*TASK BRIEF:*
From the records below, return every line containing the word "Датчик".

======== SUPPLIED RECORDS

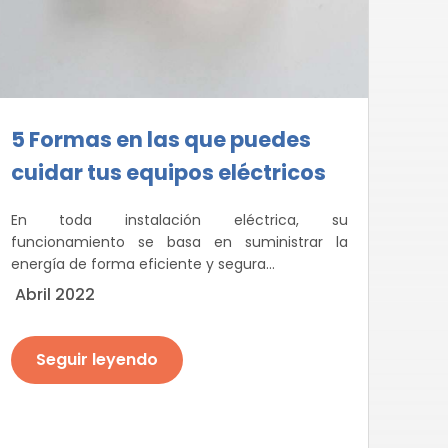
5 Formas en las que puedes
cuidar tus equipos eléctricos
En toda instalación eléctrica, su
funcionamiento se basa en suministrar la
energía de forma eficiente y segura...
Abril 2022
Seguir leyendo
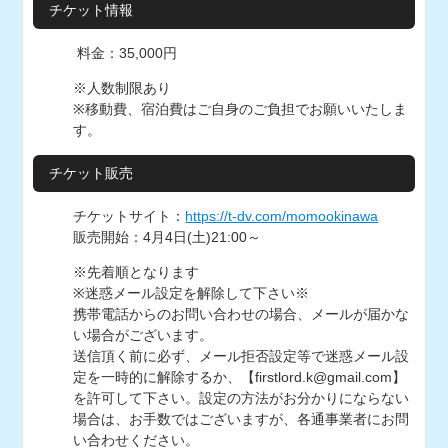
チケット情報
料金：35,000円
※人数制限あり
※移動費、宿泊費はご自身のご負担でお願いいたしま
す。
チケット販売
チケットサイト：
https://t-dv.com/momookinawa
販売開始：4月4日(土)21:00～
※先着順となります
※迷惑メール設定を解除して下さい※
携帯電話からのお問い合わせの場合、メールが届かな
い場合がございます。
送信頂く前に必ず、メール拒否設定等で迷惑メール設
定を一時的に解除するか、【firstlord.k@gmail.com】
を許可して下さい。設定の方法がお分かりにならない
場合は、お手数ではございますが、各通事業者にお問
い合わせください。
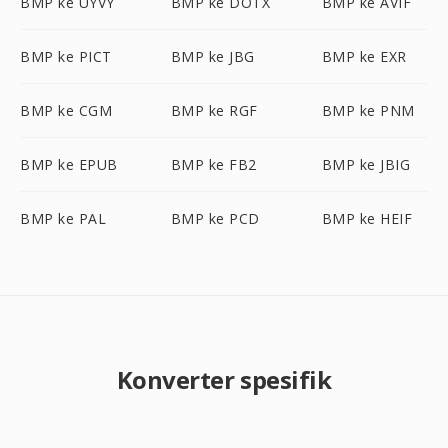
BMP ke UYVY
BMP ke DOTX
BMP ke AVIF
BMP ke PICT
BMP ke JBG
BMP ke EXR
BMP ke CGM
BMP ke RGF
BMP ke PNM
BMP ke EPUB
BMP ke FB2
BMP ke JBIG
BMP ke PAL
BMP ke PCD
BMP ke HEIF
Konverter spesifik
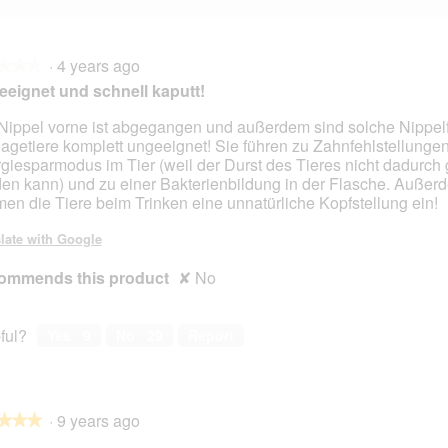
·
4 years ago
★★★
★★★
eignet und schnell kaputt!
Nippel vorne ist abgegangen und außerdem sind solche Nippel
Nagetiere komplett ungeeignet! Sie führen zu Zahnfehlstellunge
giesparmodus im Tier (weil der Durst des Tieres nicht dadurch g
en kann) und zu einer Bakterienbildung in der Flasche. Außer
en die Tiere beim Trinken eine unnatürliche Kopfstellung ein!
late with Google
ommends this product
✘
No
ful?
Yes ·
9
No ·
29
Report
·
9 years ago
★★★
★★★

================
======== SUPPLIED RECORDS

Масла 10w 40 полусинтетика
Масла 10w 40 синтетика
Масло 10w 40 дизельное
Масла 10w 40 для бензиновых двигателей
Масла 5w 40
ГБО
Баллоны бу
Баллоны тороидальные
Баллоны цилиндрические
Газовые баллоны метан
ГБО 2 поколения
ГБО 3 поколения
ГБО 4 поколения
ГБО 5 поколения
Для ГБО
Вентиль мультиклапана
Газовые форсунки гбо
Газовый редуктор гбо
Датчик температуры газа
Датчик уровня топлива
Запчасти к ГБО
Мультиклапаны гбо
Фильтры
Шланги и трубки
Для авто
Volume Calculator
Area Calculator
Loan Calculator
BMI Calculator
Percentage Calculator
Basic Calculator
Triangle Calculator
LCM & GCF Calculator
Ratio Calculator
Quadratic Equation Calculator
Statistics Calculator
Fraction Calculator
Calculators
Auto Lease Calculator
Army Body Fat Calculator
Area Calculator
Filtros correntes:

================

*EXPECTED ANSWER:*
Датчик температуры газа
Датчик уровня топлива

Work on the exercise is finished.